CPR changing from A-B-C to C-A-B
In 2010, the governing body for regulations to CPR, released the 2010 AHA guidelines for CPR and ECC. The most drastic change in those guidelines is the change from the basic method of rescue developed over a half century ago, of Airway, Breathing, Chest Compressions / Circulations, to chest compressions, airway, breathing. This change has come about due to several studies.
Since 2005, the focus has been to increase the quality of chest compressions and to minimize the pauses between intervals of chest compressions. Studies until then were showing that the quality of chest compressions, with depth, speed and recoil were poor. Another focus was the continuing issue of compression only CPR. This was the main focus in the 2005 major changes to the Guidelines for CPR and ECC.
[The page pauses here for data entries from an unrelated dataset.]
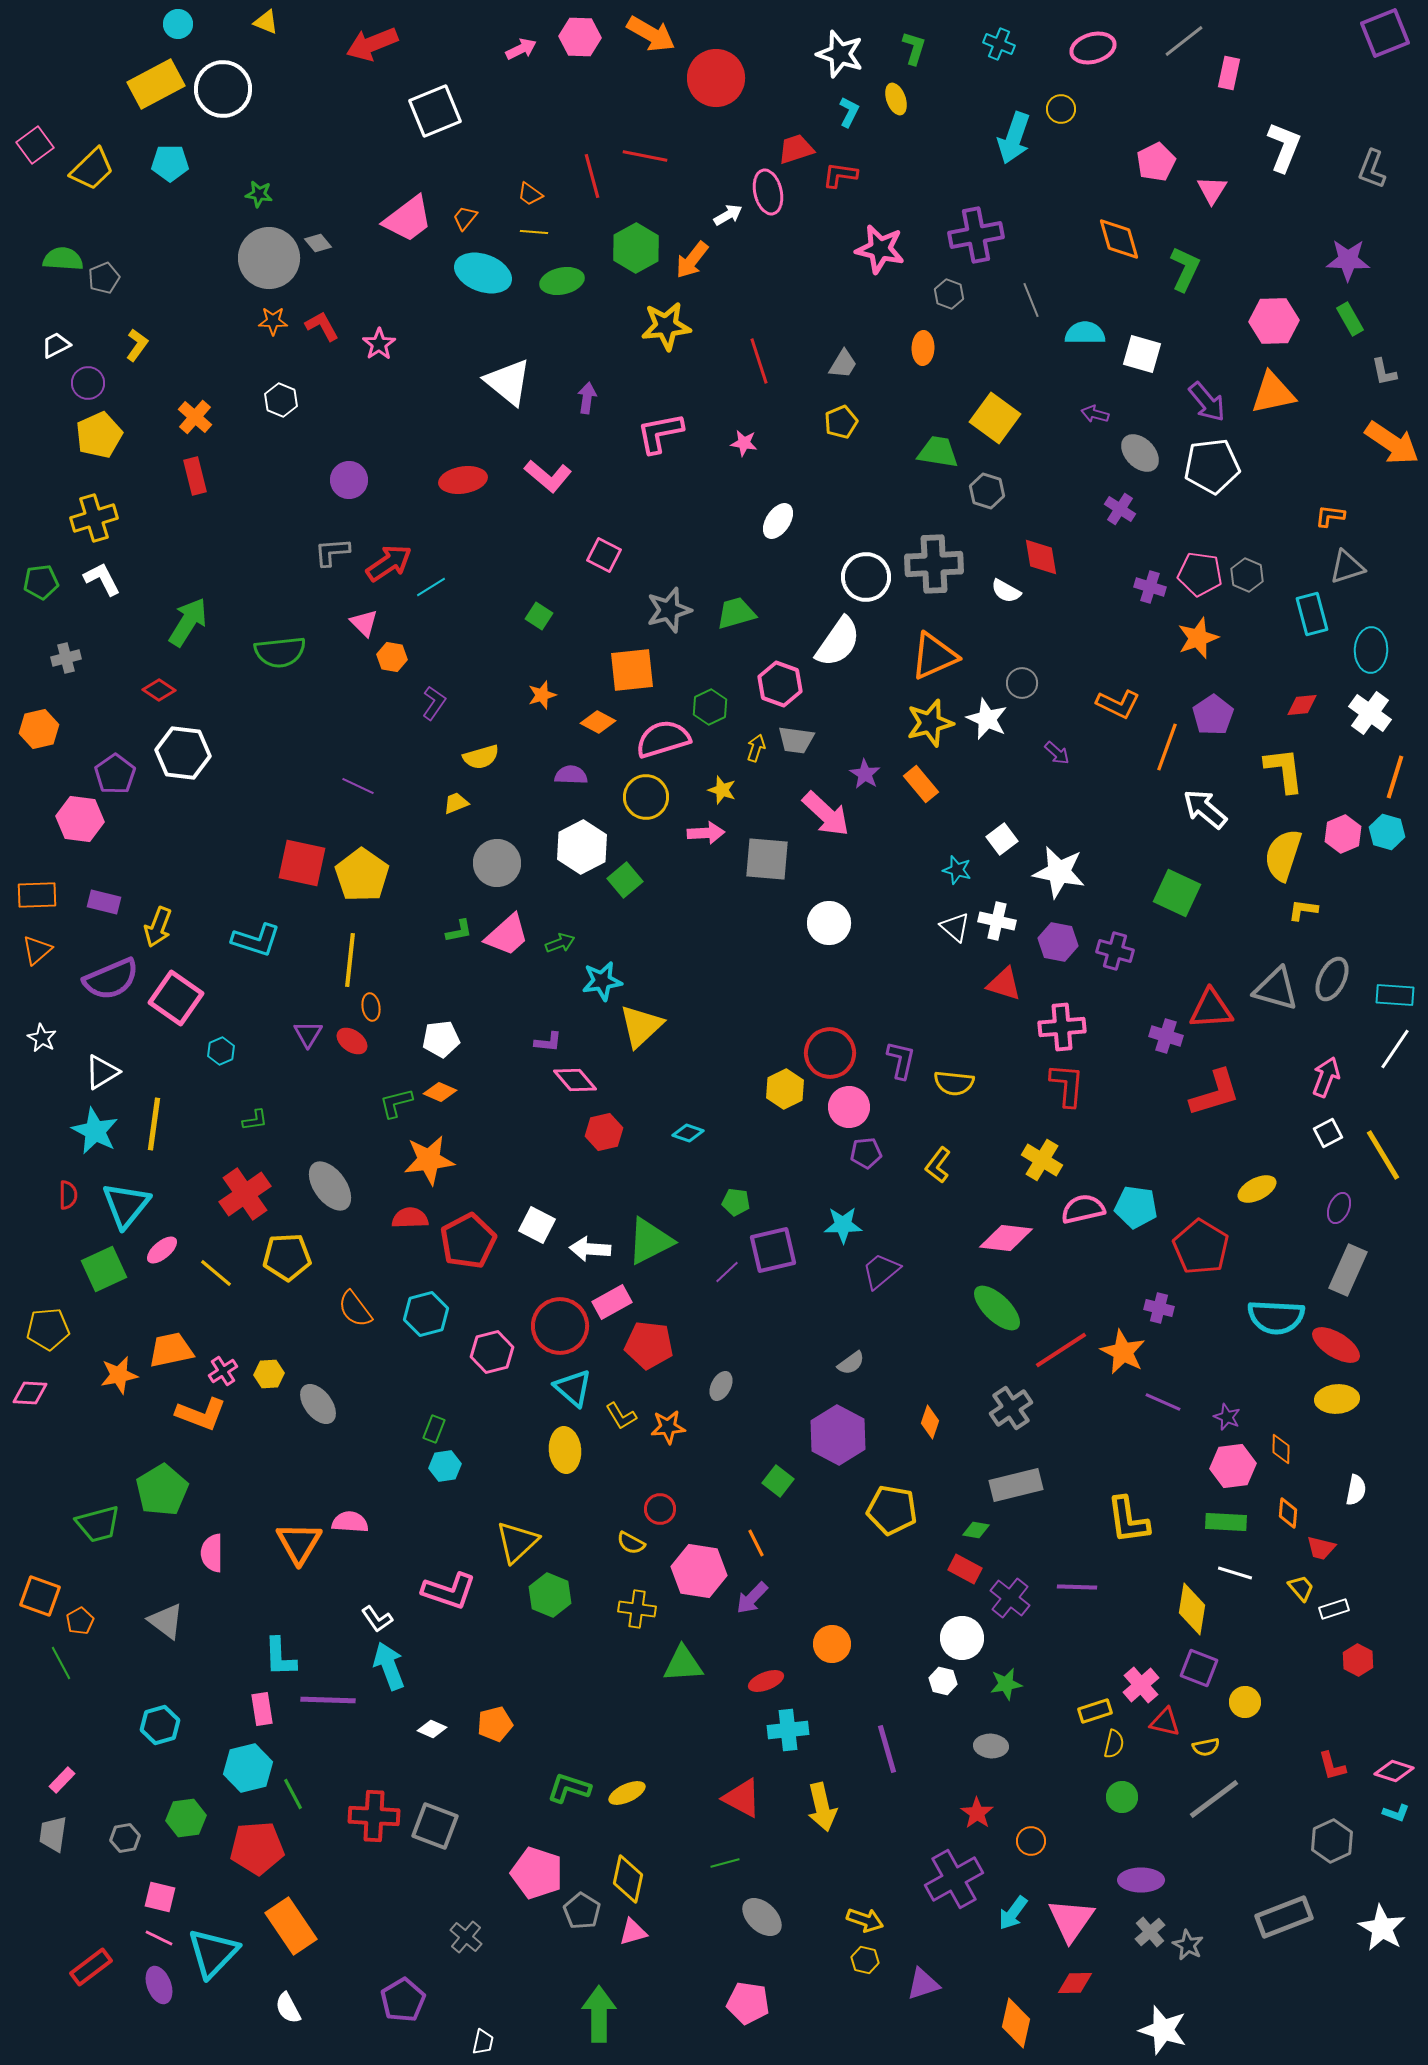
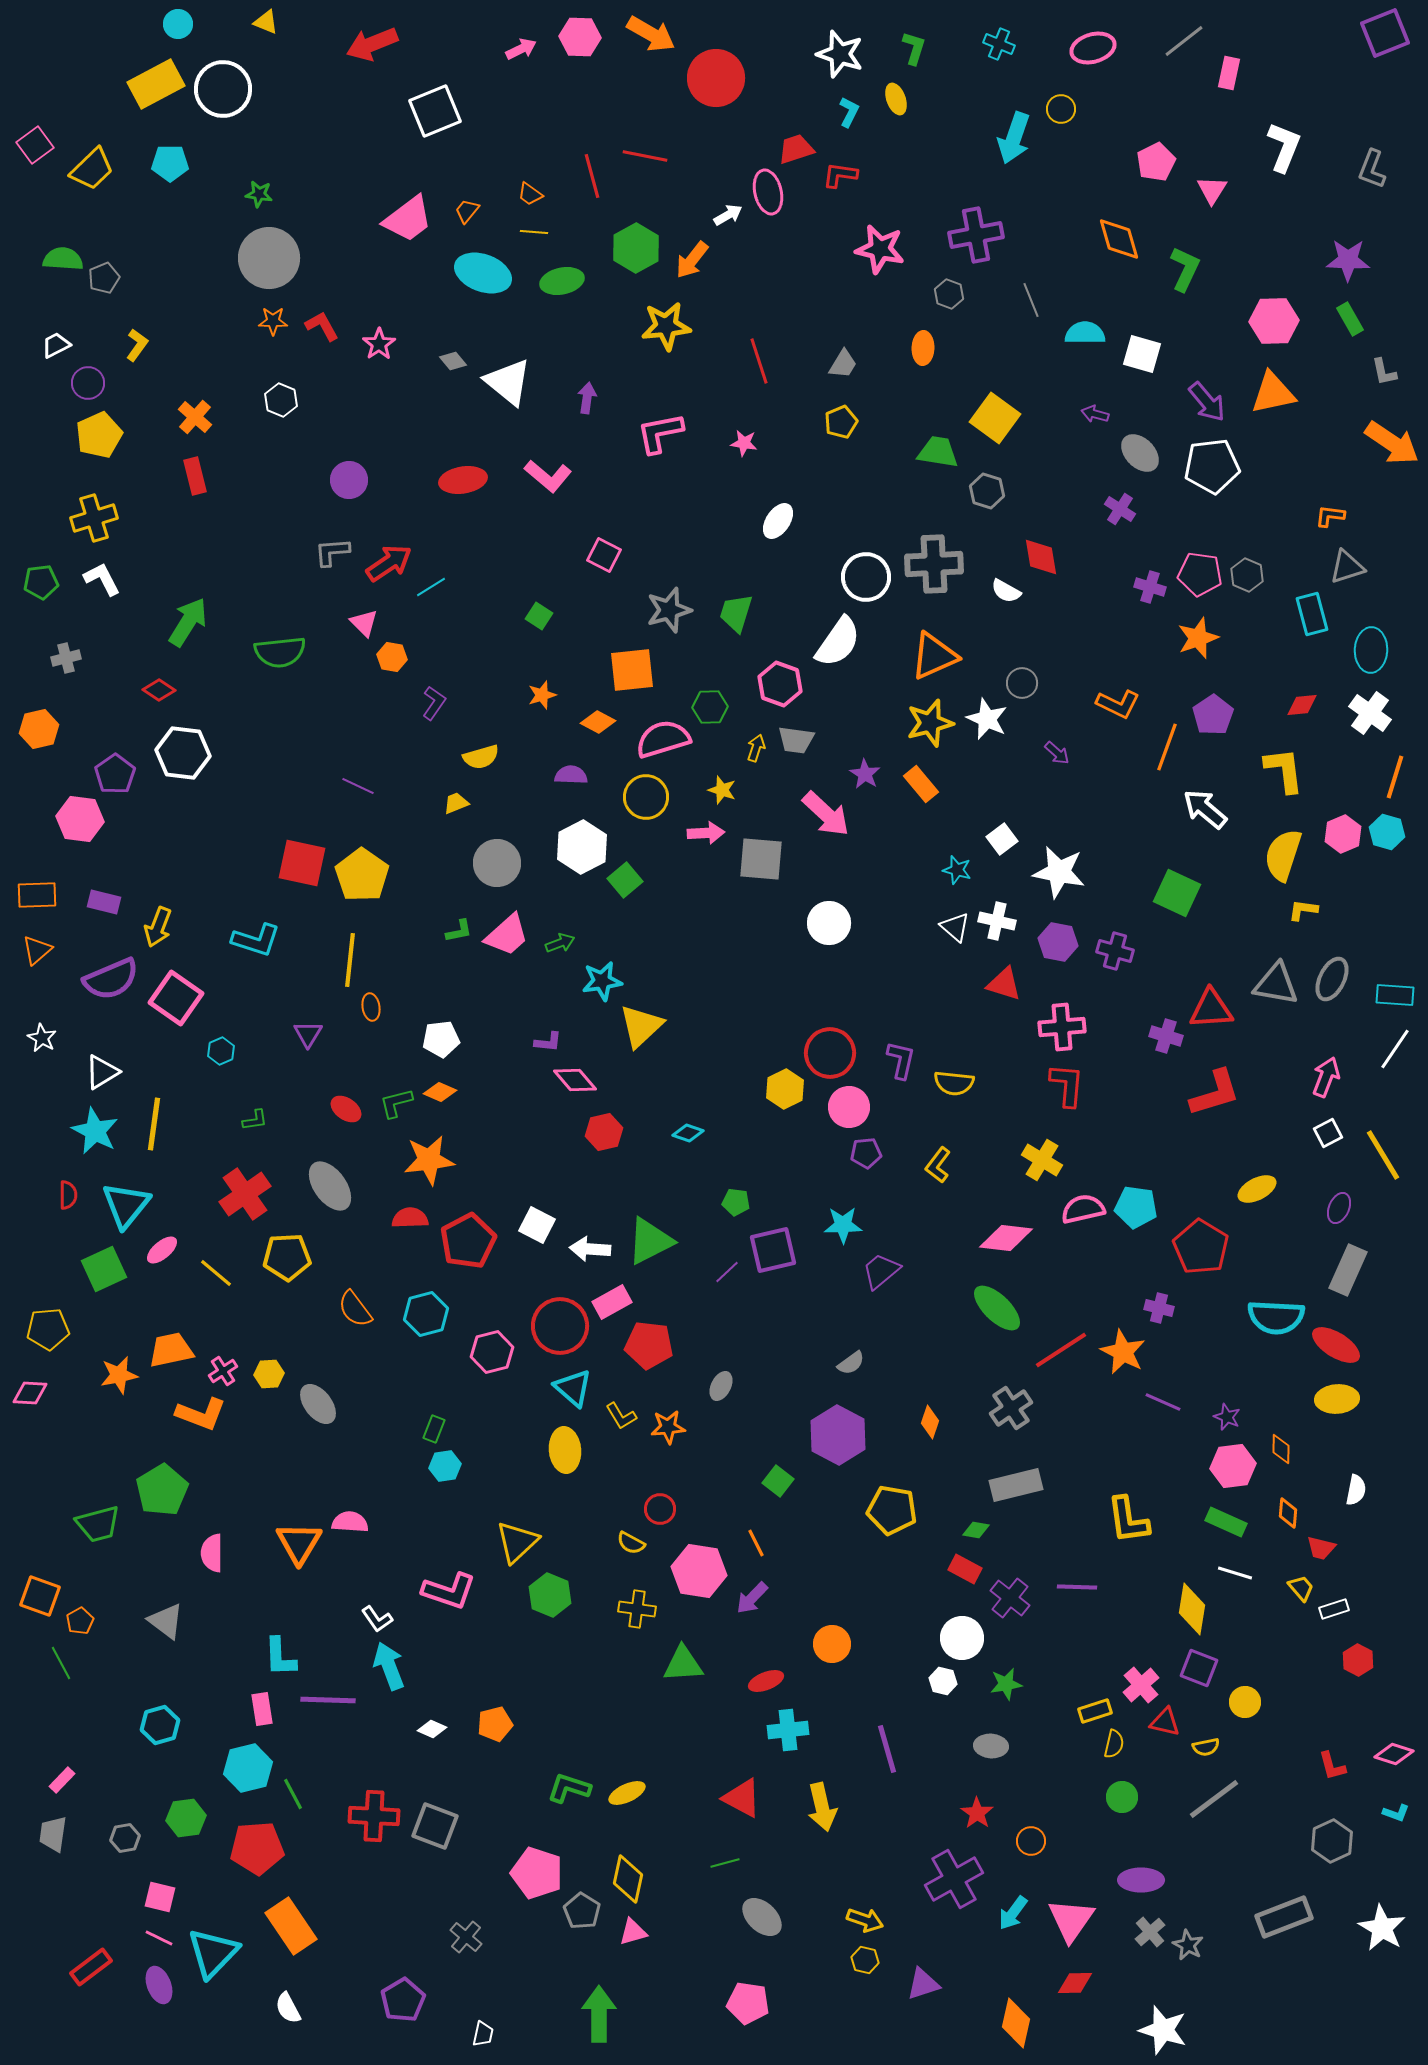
orange trapezoid at (465, 218): moved 2 px right, 7 px up
gray diamond at (318, 243): moved 135 px right, 118 px down
green trapezoid at (736, 613): rotated 57 degrees counterclockwise
green hexagon at (710, 707): rotated 24 degrees clockwise
gray square at (767, 859): moved 6 px left
gray triangle at (1276, 989): moved 5 px up; rotated 6 degrees counterclockwise
red ellipse at (352, 1041): moved 6 px left, 68 px down
green rectangle at (1226, 1522): rotated 21 degrees clockwise
pink diamond at (1394, 1771): moved 17 px up
white trapezoid at (483, 2042): moved 8 px up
2010 yielded more changes and more focus on chest compressions for adults and paediatric patients (children, and infants). The focus has continued on the importance of chest compressions and not only the delay between intervals but the delay to begin chest compressions. Studies show that with the time for lay rescuers to open an airway and attempt to ventilate involves too much time and that time is taken away from the rescuer moving towards doing chest compressions and applying an AED which dramatically increases survival rates. Studies show that the sooner chest compressions and AED are administered to a patient the higher the chance of survival.
New guidelines are trying to incorporate chest compressions prior to airway and breathing which is why the popular “A-B-C” method is changing towards a new “C-A-B” method. One obvious concern about this change is how students and lay person will adapt away from such a simple acronym.